What you need to do: Would you go through the records below and copy each line with the string "Mitgliedsfirmen"?

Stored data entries
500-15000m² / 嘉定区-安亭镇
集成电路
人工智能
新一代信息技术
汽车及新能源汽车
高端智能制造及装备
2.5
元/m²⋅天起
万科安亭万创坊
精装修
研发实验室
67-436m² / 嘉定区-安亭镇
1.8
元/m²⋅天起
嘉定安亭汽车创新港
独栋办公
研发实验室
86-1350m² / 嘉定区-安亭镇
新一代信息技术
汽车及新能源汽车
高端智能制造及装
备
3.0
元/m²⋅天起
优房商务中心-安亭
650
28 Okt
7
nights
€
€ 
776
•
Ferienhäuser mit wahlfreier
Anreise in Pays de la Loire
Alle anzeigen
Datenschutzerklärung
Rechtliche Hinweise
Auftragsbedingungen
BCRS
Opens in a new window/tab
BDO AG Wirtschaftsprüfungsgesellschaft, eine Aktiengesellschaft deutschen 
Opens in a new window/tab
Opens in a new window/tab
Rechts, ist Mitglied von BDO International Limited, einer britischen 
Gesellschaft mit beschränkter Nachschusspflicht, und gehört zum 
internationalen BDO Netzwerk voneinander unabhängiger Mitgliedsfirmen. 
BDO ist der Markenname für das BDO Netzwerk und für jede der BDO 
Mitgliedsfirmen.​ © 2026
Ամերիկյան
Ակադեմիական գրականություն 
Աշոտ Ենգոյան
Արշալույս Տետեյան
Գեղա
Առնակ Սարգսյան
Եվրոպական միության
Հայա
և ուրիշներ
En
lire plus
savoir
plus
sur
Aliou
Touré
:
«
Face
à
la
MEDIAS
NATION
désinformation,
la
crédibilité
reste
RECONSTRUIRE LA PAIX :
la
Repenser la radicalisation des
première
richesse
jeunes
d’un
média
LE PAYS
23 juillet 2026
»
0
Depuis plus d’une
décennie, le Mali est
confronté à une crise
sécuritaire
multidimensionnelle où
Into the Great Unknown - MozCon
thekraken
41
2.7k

Result:
internationalen BDO Netzwerk voneinander unabhängiger Mitgliedsfirmen. 
Mitgliedsfirmen.​ © 2026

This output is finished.